To expand upon my quick thoughts in the video, Ma Rainey’s Black Bottom is really an example of superb film making. Directed by George C. Wolfe and written by Ruben Santiago-Hudson, this is the second of ten films based on August Wilson’s plays to be produced by Denzel Washington; in a deal that may put Netflix at the top of the Oscar race for the next decade. Ma Rainey’s Black Bottom takes place during a recording session of “Mother of the Blues” Ma Rainey in 1927 Chicago. The film stars Viola Davis and Chadwick Boseman (in his final film appearance), along with Glynn Turman, Colman Domingo, and Michael Potts in supporting roles.

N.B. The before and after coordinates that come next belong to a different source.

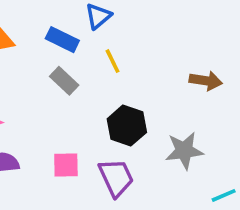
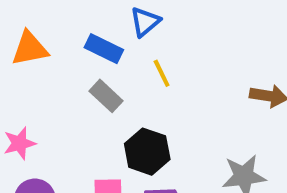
black hexagon: (127, 126) -> (147, 152), moved

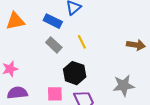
yellow line: (162, 73) -> (82, 42), moved

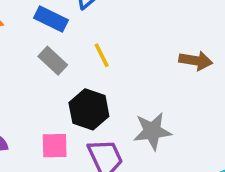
gray star: (123, 86) -> (152, 131), moved

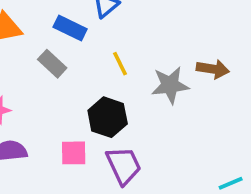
gray rectangle: (53, 61) -> (52, 64), moved
gray star: (152, 131) -> (170, 85), moved

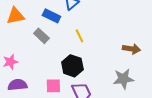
brown arrow: (213, 69) -> (131, 49), moved
gray star: (170, 85) -> (123, 79), moved

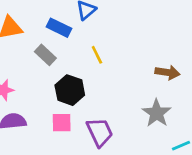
black hexagon: (72, 66) -> (70, 90), moved
gray star: (123, 79) -> (157, 113), turned -30

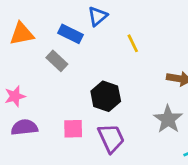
yellow line: (97, 55) -> (133, 43), moved
black hexagon: (70, 90) -> (106, 96), moved

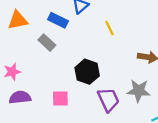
gray star: (168, 119) -> (139, 91), turned -30
purple trapezoid: (111, 138) -> (108, 100), moved

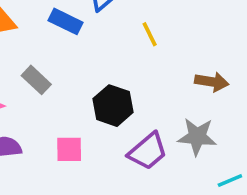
gray rectangle: (47, 43) -> (36, 80), moved
purple trapezoid: (108, 100) -> (148, 151), turned 75

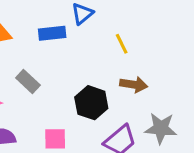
blue rectangle: (65, 21) -> (52, 33), turned -32
brown arrow: (212, 82) -> (134, 85), moved

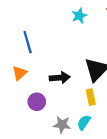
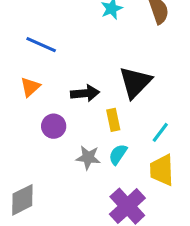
blue line: (28, 42) -> (41, 45), turned -50
yellow rectangle: (91, 97) -> (113, 120), moved

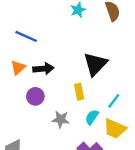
black arrow: (85, 93) -> (43, 69), moved
cyan semicircle: (118, 154) -> (92, 117), moved
yellow trapezoid: (162, 170) -> (115, 129), turned -65

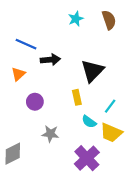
black arrow: (43, 69) -> (50, 60), moved
cyan semicircle: (92, 117) -> (89, 122), turned -88
gray star: (61, 119) -> (50, 134), moved

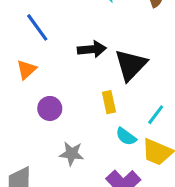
blue line: (26, 44) -> (37, 27), turned 30
black arrow: (50, 60) -> (92, 49), moved

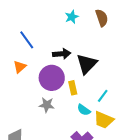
purple circle: (50, 108) -> (52, 78), moved, size x1.6
gray star: (72, 154) -> (47, 105), moved

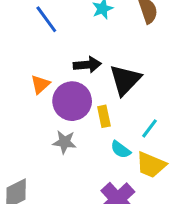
blue line: (27, 40) -> (46, 19), moved
orange triangle: (20, 67) -> (40, 84), moved

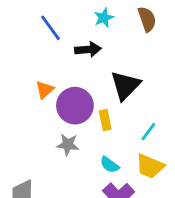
black arrow: (87, 65) -> (88, 49), moved
cyan semicircle: (121, 150) -> (110, 165), moved

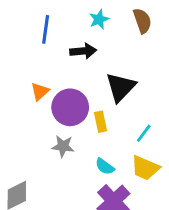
blue line: (50, 28) -> (46, 29), turned 44

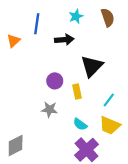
orange triangle: (40, 91) -> (13, 41), moved
purple circle: (70, 107) -> (55, 81), size x0.6

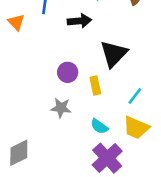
orange triangle: (13, 41) -> (16, 22), turned -32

Very similar to Fences, there aren’t many set pieces in this film. We open in the city of Chicago for a few scenes following the band as they make their way to the recording studio where the rest of the film takes place. Things are set up very much like a play in that the acting is mainly what the viewers tune in for and not the visuals, which are top-notch all around in the film. Though, the standouts are by far Viola Davis and Chadwick Boseman. Davis portrays Ma Rainey in a role that thoroughly embodies the late blues singer. Her voluptuous shape and matted on makeup and gold teeth make Davis almost disappear into the character. Ma Rainey is portrayed in the film as very temperamental and almost mean. Yet, in the little time that we get with her, we understand the reason for her attitude. She knows the only reason white people will work with her is because of how much money her voice generates for them. Therefore, she expects to be treated a certain way if they are going to just use her. She knows her worth and doesn’t take any guff from them or her own band. She expects things to be done a certain way and at a certain time and will not let her or her band be swindled or cheated in any way. It’s her way or the highway as she exhibits a number of times throughout the film.

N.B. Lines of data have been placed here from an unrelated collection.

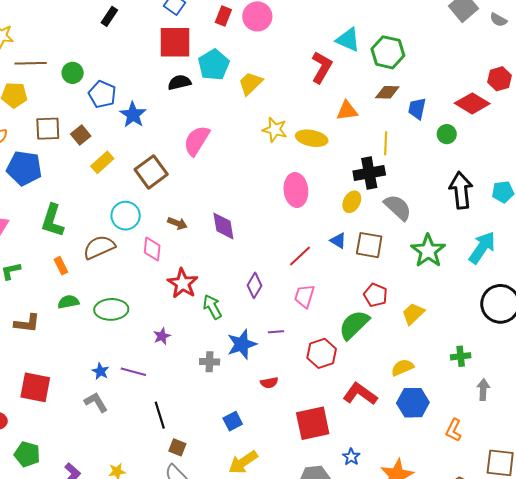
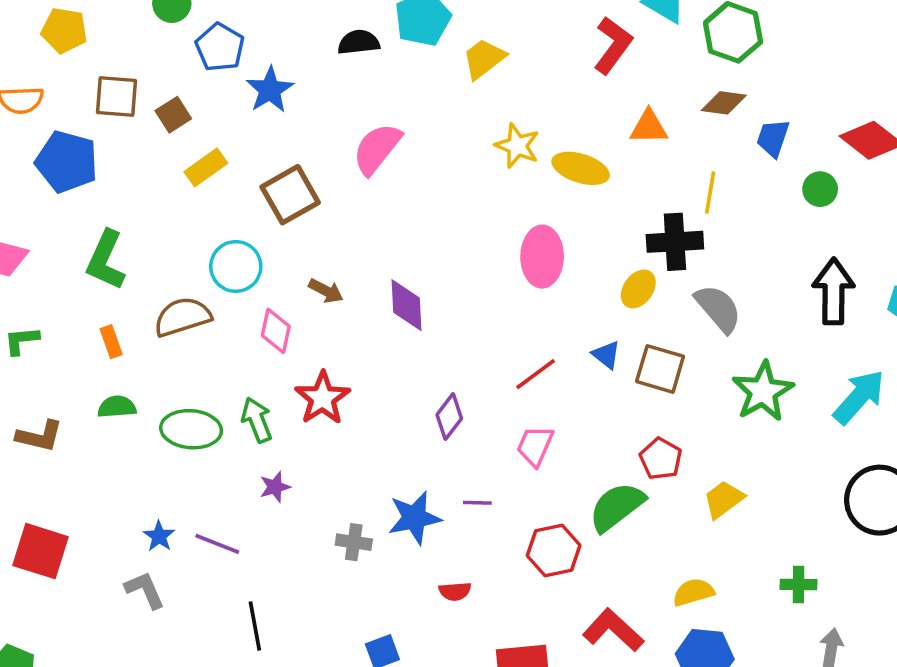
green arrow: (212, 307) -> (257, 420), moved

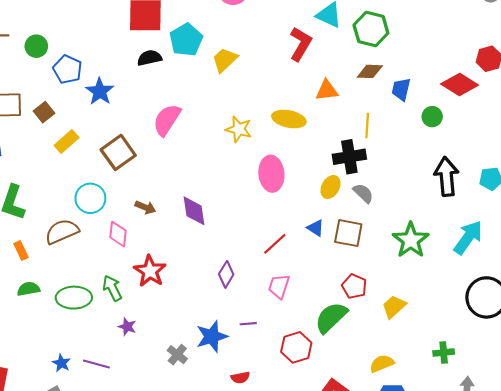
yellow star: (517, 146) -> (239, 129), moved
gray semicircle: (718, 308) -> (363, 193), moved, size x0.7
purple star: (275, 487) -> (127, 327), turned -30
gray cross: (354, 542) -> (177, 355), turned 36

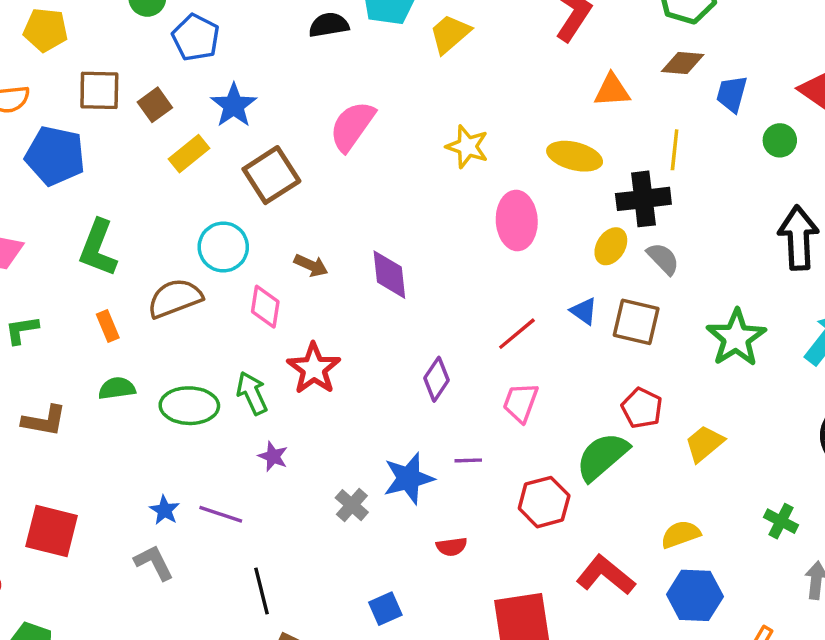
blue star: (100, 91) -> (234, 105), moved
yellow ellipse: (289, 119) -> (575, 156), moved
green cross: (444, 352) -> (781, 521), turned 30

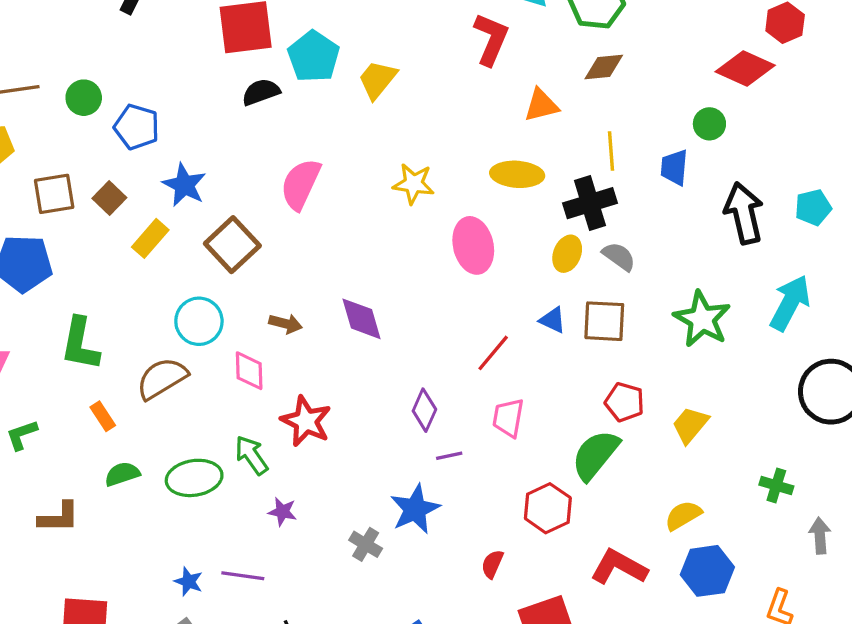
blue trapezoid: (732, 94) -> (674, 167), moved
purple line: (468, 460) -> (449, 456), moved
red semicircle: (452, 547) -> (492, 564), moved, turned 132

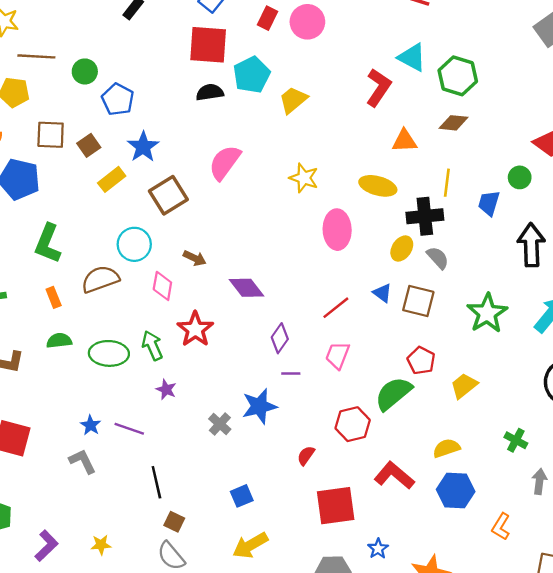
purple diamond: (361, 319) -> (246, 288), moved, turned -33

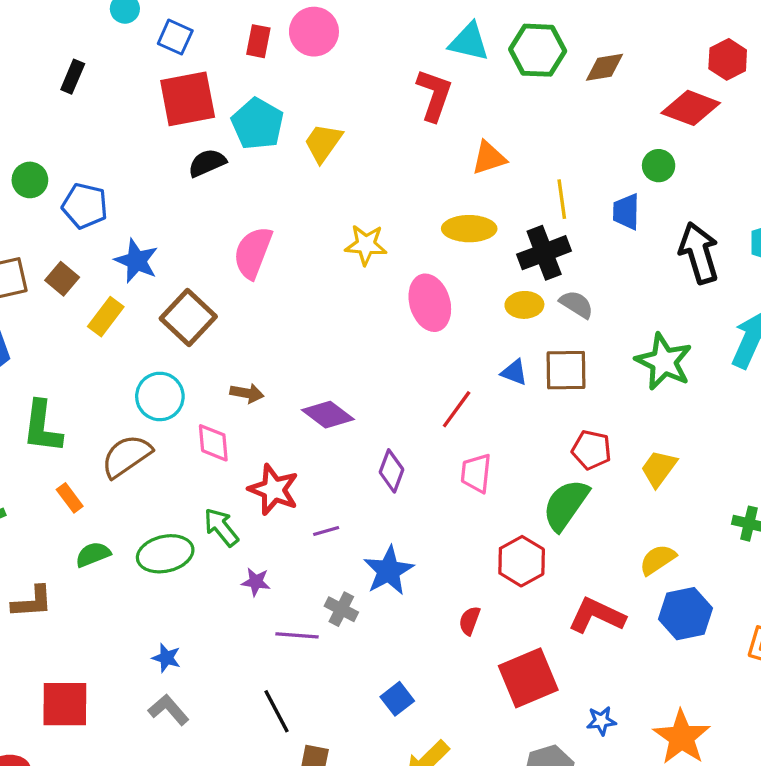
brown diamond: (454, 123) -> (605, 67), moved
yellow ellipse: (402, 249) -> (524, 305), turned 70
purple line: (291, 374) -> (326, 531), moved
purple line: (129, 429) -> (297, 635), moved
blue star: (378, 549) -> (601, 721), turned -30

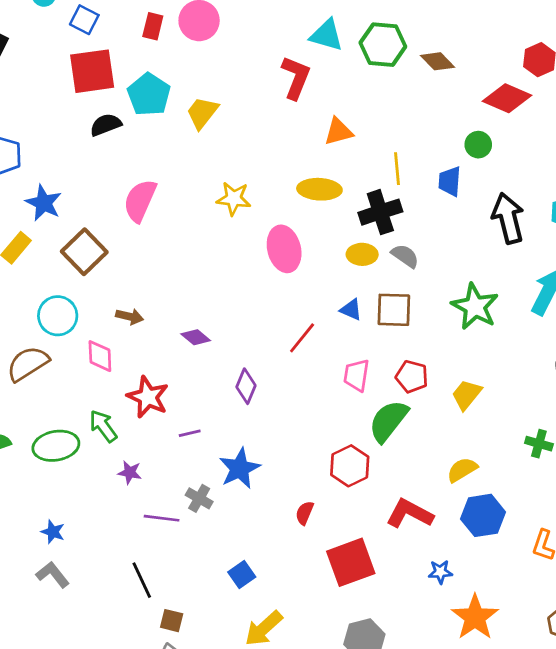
brown diamond: (605, 67) -> (437, 61), turned 52
purple diamond: (328, 415) -> (196, 337), size x0.7
pink trapezoid: (476, 473) -> (356, 375), moved
blue star: (601, 721) -> (440, 572), moved

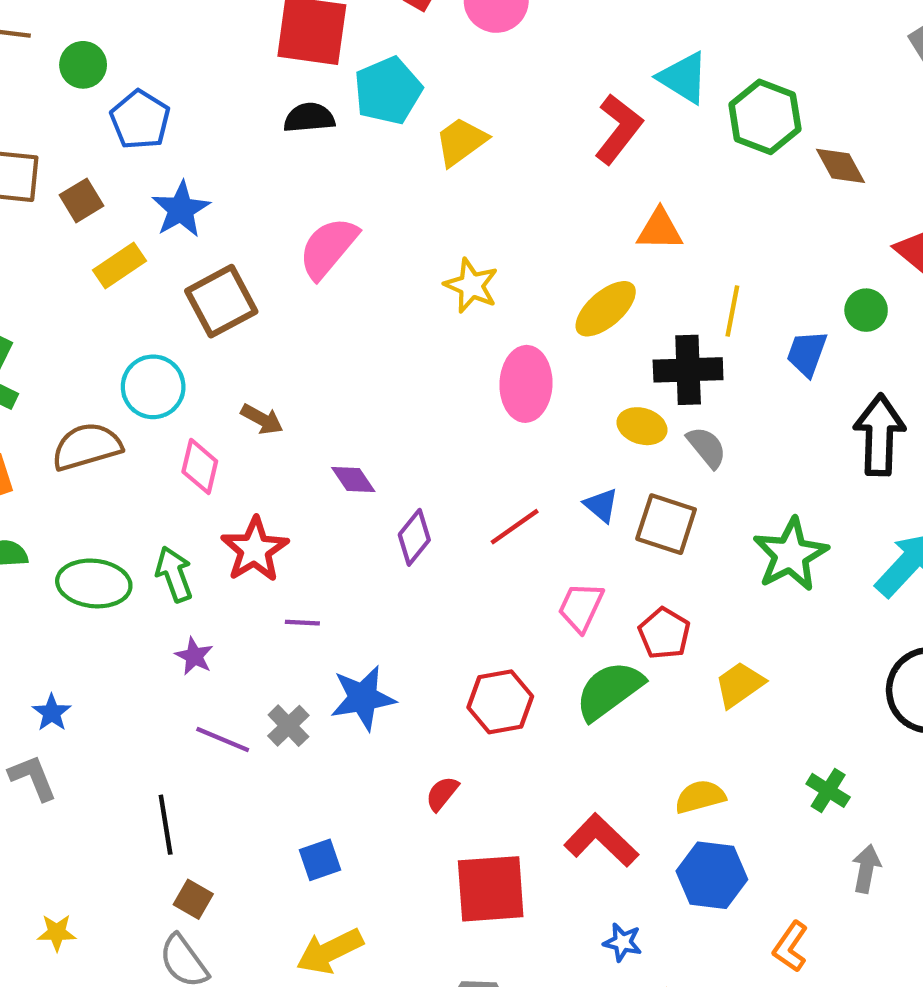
yellow ellipse: (319, 189) -> (606, 309), turned -60
purple diamond: (246, 386) -> (414, 537), moved
red hexagon: (350, 466) -> (500, 702), moved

On the other side, we have Chadwick Boseman as the band’s very talented, young trumpet player with a chip on his shoulder, Levee. For Boseman’s final performance he definitely goes out on a high note. He portrays Levee as very arrogant, confident, enthusiastic, and angry. He knows exactly how talented he is in both his musical ability and songwriting skills. Talents that could take him very far if he would get out of his own way. He focuses on the wrong things and rejects the wisdom of his elders, shown throughout the film through his obsession with a locked door in the rehearsal room. The band never disputes how good he is but continues to tell him how things are going to go due to their knowledge from working with Ma Rainey for a longer period of time. His behavior during the session coupled with the tragic backstory viewers are treated to during his conversations with Coleman Domingo’s character, Cutler, make for some excellent drama. Drama that felt as is Boseman himself was channeling some anger of his own.
And that is where the film truly shines, with character interaction and dialogue. Characters explain their thoughts on the difficulty of being a Black musician and a Black person in general in the United States during that time. Tackling how these difficulties have challenged their views on love, life, and most of all religion. This is balanced well between the band with Cutler, a steadfast believer, and Levee who believes God clearly hates all Black people for letting them suffer such atrocities. Watching how simple conversations escalate into fights is masterfully done and believable to boot. Rarely do films discussing Christianity delve into Black people’s views on the matter in such a questioning and thought-provoking way. My only gripe is that I felt the film could have given a little more time to these philosophical debates between the characters. I give Ma Rainey’s Black Bottom an Excellent 9.5/10.